## Work instruction:
Your result should be the lines holding the word "Blue", copied from the entries below.

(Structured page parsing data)
--- START ---
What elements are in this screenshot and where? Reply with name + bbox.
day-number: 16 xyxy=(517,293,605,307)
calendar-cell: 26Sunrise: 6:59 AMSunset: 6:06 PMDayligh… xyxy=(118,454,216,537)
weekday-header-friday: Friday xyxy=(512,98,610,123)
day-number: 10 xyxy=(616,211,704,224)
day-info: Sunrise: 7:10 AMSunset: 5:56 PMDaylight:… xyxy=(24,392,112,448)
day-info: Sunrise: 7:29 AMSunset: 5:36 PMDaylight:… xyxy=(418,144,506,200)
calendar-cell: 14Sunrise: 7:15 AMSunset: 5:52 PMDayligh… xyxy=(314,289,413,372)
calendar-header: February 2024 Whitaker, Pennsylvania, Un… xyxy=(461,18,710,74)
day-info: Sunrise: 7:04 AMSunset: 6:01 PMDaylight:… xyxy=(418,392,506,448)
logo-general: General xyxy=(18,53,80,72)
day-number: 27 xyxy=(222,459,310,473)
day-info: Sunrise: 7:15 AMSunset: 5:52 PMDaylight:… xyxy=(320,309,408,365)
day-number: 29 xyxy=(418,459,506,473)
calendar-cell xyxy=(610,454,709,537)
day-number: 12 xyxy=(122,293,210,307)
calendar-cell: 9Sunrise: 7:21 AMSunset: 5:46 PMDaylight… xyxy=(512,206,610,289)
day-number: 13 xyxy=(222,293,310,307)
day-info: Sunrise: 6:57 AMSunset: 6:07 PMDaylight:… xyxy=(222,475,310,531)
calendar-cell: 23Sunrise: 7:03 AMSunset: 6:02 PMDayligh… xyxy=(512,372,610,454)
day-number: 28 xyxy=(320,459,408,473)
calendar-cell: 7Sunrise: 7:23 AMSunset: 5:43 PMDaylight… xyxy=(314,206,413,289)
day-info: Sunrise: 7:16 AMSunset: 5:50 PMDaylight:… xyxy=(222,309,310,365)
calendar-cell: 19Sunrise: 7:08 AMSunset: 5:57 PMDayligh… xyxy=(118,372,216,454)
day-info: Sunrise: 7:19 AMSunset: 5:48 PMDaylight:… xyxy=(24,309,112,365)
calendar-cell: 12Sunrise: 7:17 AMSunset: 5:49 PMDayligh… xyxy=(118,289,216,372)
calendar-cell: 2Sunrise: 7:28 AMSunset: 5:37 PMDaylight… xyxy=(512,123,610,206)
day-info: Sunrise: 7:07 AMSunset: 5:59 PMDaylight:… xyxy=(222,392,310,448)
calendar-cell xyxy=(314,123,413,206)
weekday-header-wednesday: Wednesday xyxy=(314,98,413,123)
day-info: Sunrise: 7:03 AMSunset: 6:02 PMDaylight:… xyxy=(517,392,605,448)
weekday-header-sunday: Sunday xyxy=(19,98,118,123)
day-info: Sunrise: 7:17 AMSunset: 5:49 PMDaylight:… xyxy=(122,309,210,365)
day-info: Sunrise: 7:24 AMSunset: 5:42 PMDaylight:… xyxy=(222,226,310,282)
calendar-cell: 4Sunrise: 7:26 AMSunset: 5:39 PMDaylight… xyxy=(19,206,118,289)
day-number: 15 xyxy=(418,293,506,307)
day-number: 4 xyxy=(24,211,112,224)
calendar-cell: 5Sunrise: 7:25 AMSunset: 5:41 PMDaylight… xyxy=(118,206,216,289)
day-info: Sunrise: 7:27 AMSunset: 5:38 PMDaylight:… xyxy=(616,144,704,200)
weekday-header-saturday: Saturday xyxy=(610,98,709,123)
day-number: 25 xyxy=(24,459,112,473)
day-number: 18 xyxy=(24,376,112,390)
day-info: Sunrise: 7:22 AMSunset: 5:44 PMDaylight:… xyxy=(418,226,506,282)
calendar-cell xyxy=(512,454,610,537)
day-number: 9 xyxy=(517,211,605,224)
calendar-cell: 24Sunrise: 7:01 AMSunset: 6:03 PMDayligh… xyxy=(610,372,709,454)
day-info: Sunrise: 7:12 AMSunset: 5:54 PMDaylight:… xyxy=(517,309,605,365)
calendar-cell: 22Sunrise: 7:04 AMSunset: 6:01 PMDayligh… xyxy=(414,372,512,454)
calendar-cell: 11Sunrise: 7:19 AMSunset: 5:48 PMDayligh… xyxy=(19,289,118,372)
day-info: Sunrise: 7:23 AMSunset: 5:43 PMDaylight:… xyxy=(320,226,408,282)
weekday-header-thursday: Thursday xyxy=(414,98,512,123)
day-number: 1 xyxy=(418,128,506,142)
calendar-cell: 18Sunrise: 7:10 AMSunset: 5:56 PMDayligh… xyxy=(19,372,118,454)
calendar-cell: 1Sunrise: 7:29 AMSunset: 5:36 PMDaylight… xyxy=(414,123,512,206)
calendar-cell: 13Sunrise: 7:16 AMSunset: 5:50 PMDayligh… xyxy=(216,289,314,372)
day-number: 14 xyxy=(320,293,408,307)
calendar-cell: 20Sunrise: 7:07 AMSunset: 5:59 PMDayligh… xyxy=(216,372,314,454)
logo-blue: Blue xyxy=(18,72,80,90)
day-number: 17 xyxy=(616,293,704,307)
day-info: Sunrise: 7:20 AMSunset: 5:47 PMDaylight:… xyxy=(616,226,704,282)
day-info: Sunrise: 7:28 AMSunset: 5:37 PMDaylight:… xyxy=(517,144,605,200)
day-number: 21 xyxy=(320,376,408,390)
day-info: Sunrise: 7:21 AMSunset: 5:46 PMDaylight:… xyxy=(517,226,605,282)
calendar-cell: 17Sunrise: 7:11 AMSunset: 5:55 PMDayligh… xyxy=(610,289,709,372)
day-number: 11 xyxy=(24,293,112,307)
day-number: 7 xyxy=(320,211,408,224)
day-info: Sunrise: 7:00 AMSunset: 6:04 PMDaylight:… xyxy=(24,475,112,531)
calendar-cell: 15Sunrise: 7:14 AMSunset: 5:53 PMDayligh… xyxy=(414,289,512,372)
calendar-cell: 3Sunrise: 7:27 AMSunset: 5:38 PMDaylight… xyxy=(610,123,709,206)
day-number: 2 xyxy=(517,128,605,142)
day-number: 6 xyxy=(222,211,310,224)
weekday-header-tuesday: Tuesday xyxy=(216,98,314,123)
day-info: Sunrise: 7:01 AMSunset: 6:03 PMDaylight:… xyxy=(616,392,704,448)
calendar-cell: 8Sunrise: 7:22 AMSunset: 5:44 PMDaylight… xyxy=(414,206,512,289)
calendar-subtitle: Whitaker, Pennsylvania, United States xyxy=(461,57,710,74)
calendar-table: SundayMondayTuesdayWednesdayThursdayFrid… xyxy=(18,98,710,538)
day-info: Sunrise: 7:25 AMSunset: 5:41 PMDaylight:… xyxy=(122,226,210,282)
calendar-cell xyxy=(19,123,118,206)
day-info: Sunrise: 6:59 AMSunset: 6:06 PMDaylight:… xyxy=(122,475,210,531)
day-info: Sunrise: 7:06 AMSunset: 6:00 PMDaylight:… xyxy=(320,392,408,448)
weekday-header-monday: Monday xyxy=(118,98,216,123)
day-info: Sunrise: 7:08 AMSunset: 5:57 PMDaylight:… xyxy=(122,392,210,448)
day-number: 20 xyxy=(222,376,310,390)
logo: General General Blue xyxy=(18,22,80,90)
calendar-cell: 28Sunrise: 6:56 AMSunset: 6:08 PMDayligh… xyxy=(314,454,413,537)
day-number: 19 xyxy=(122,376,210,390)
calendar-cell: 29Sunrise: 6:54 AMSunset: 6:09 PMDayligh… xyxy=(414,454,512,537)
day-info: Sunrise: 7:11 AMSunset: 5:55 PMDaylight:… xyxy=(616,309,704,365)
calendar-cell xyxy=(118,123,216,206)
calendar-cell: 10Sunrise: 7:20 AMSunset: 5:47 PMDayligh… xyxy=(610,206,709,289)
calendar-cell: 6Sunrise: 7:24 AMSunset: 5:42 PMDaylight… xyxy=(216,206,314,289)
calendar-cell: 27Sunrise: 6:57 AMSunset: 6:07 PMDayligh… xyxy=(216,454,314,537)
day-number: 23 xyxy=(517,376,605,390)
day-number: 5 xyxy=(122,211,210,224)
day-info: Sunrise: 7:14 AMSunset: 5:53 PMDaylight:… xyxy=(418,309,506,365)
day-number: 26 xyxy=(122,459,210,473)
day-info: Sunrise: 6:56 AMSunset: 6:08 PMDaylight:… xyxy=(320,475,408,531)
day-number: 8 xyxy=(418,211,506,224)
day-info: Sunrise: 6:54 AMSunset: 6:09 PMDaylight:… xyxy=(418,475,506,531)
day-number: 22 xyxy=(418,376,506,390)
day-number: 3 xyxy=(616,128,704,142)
--- END ---
## Task result:
logo-blue: Blue xyxy=(18,72,80,90)
logo: General General Blue xyxy=(18,22,80,90)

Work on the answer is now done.